A visitor flying into Ashkabad can see the problem from the air. Patches of the fields below are covered with what looks like snow -- but is in fact salt.
The problem of "secondary salinization" was a criticism of Turkmen agriculture by the Soviet Communist Party newspaper Pravda last August. Inadequate drainage -- "the result of man's stupid, irresponsible economic activity" -- was blamed for the annual cotton harvest shortfall of 350,000 to 400,000 tons, a third of the republic's raw cotton production last year.
According to Pravda, nearly 40 percent of the republic's irrigated land is "salinated" because construction of collector-drainage networks fell 60 percent short of goal.
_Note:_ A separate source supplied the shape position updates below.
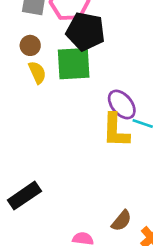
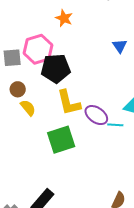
green square: (74, 64) -> (61, 140), moved
yellow L-shape: (116, 130) -> (69, 103), moved

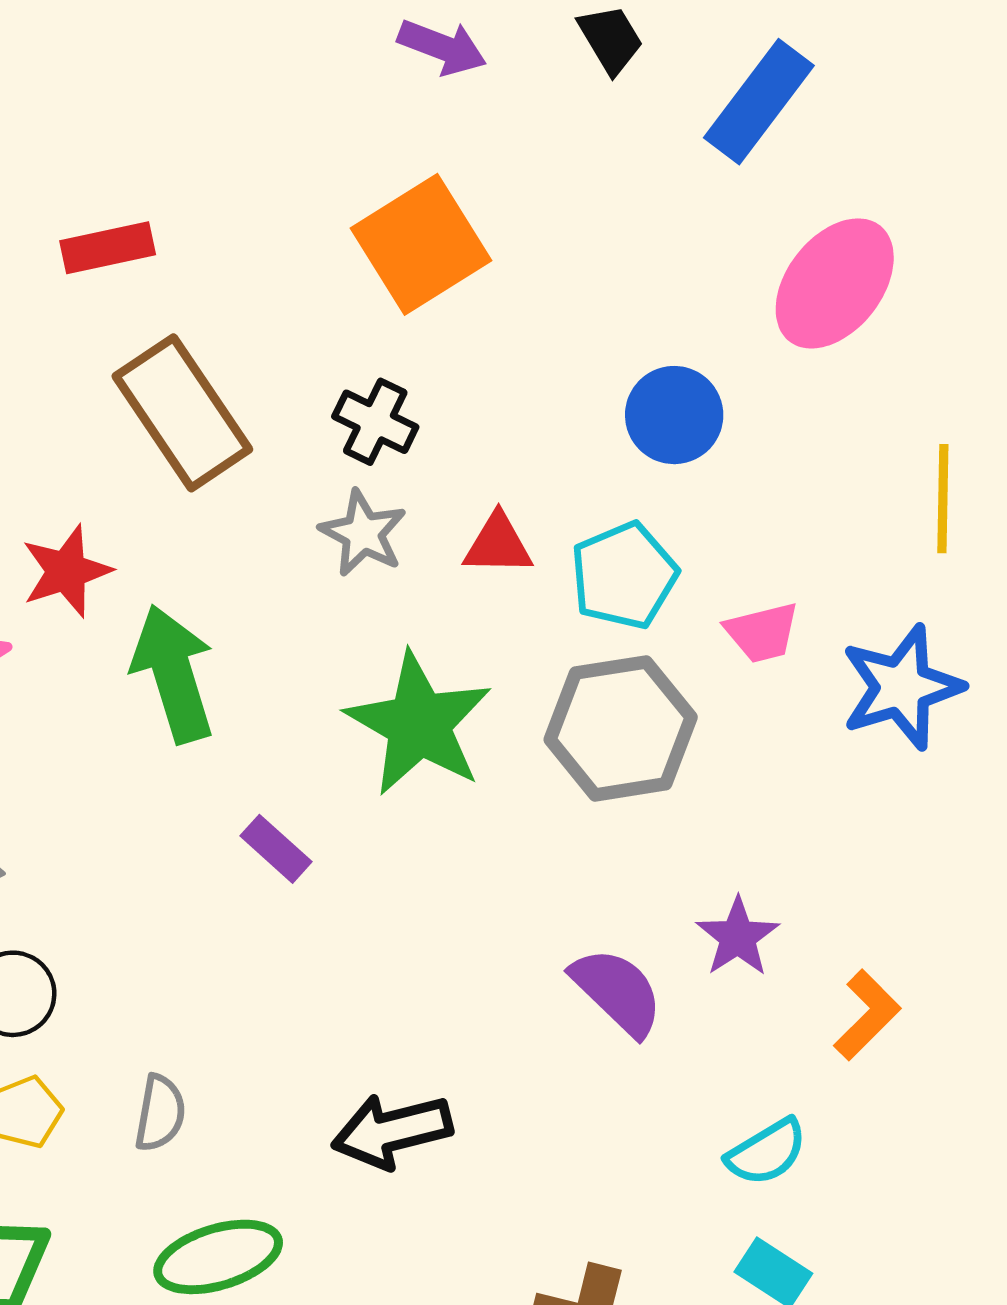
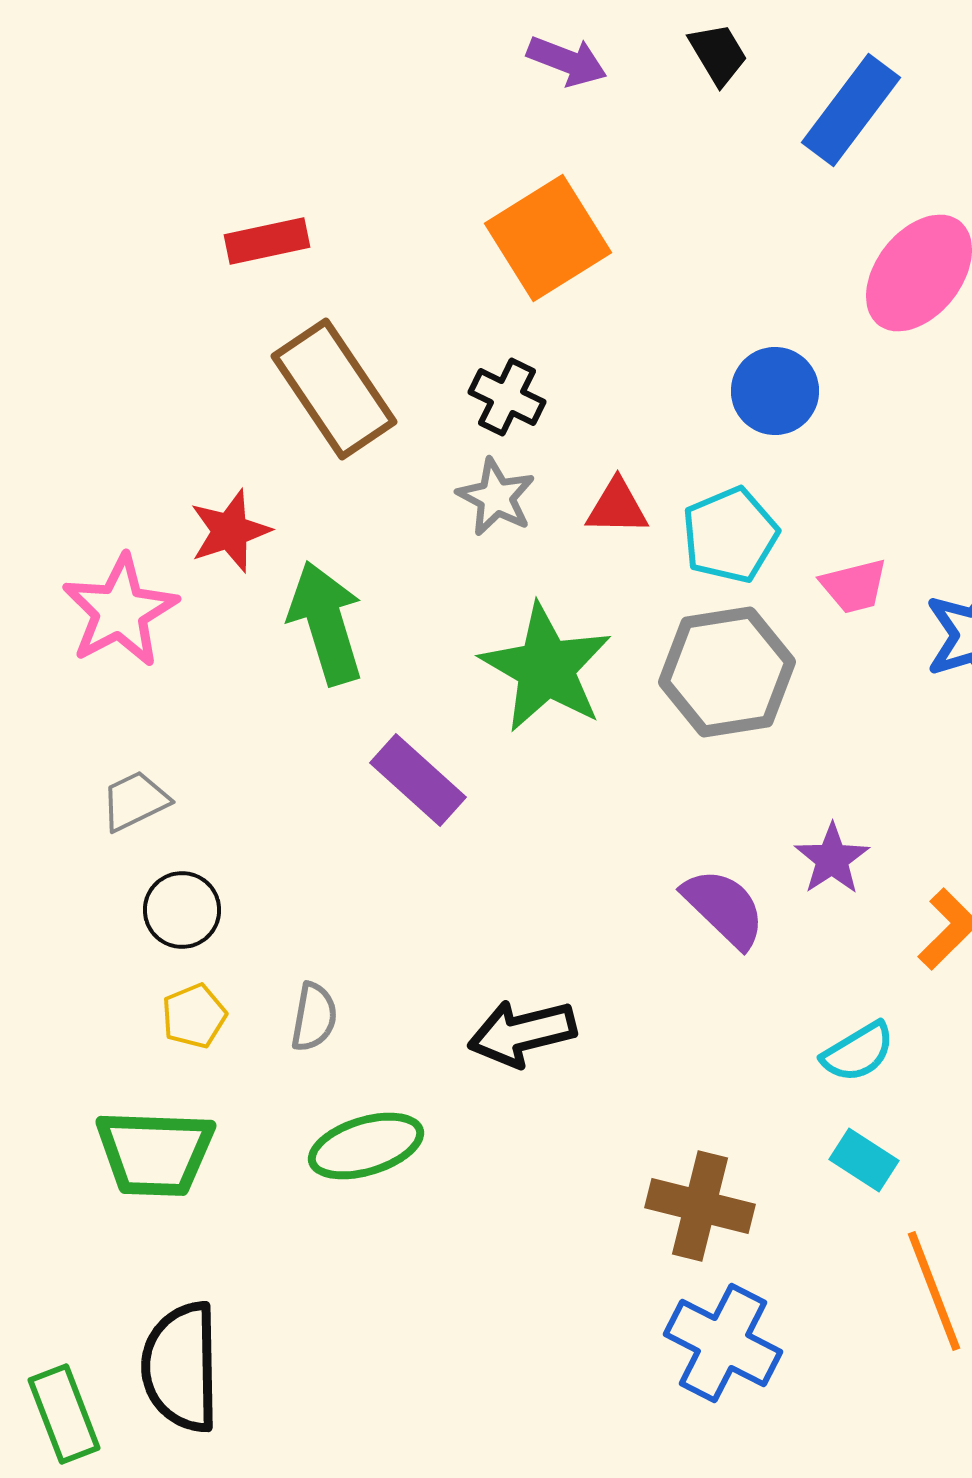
purple rectangle: (276, 849) -> (418, 780), size x1.5

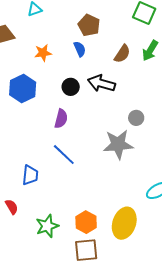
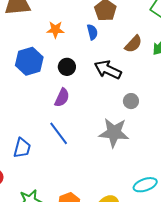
black circle: (71, 87) -> (67, 67), moved
gray circle: (136, 118) -> (131, 101), moved

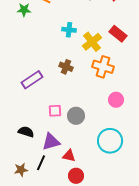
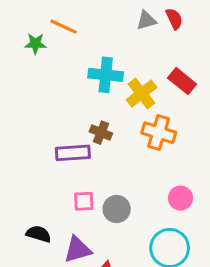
cyan cross: (69, 30) -> (106, 75), size x1.5
purple rectangle: (32, 80) -> (73, 153), moved, turned 30
pink circle: (116, 100) -> (181, 198), moved

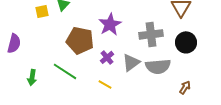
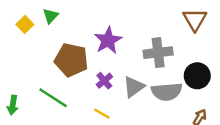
yellow square: (42, 11) -> (25, 24), turned -32
black circle: (186, 42) -> (197, 76), moved

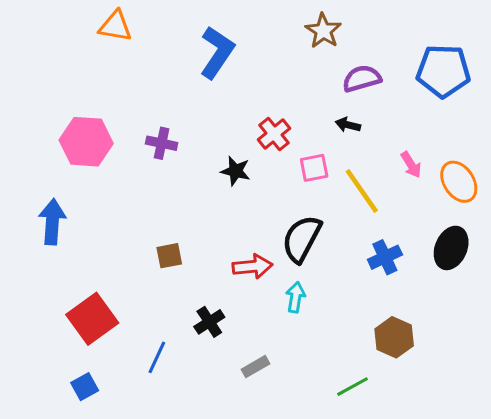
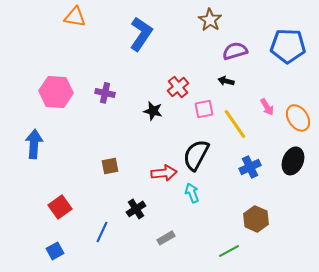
cyan arrow: (296, 297) -> (192, 193), turned -30
red square: (92, 319) -> (60, 207), size x0.7

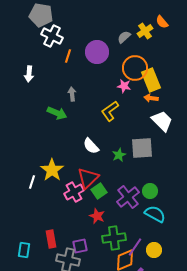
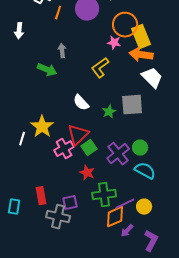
orange arrow: (151, 98) -> (141, 55), size x1.6
purple line: (135, 247) -> (125, 204), turned 30

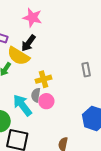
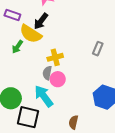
gray rectangle: (86, 70) -> (98, 49), turned 32
cyan arrow: (22, 105) -> (44, 96), moved

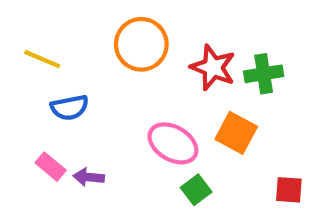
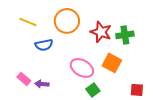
yellow line: (42, 59) -> (28, 22), moved
blue semicircle: (70, 108) -> (44, 45), moved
This failing was exceeded in other areas of agriculture, Pravda said, and despite year-round sunshine and ample labor, Turkmenistan cannot feed its population of 3 million.
"The republic supplies the country with cotton," local officials were quoted as saying. "But it has no strength left for anything else."
Pravda placed responsibility for the failure to meet production goals in cotton directly at the door of the republic's top party officials, naming Mukhamednazar Gapurov, who had headed the republic's Communist Party for 17 years.
"Despite promises and adopted party decisions, less cotton was picked" than planned, Pravda said pointedly, but "none of the republic's leaders, either in the press or in their reports, made any special effort to spread this news."
Published as Soviet leader Mikhail Gorbachev was sweeping out older, inefficient and corrupt party leaders around the country, the August article was viewed as Gapurov's political death knell. Despite his attempt in November to argue again that Turkmenistan's cotton crop had reached record levels, the 63-year-old party leader was ousted on Dec. 21.
He was the third Central Asian party chief to get the boot during the winter -- a remarkable turnover in a region that had seen no changes at the top from 1969 to 1983.
The change in Turkmenistan seemed largely the result of displeasure with the republic's economic performance, whereas in Kirghizia and Tadzhikstan, where party first secretaries also were retired this winter, the problems appeared to have been corruption and nepotism.
Uzbekistan, largest of the four Moslem republics along the Soviet Union's desert rim, underwent its major change in 1983 when party secretary Sharaf Rashidov died after 24 years in office.
But in the past year, more evidence of widespread corruption in Uzbekistan has surfaced, leading to a virtual purge of the leadership. Of the 65 regional party chiefs, 40 have been replaced, as have 260 local committee secretaries.
At the Uzbek party congress in January, the republic's leaders were accused of fraud -- padding cotton production figures "by hundreds of thousands of tons."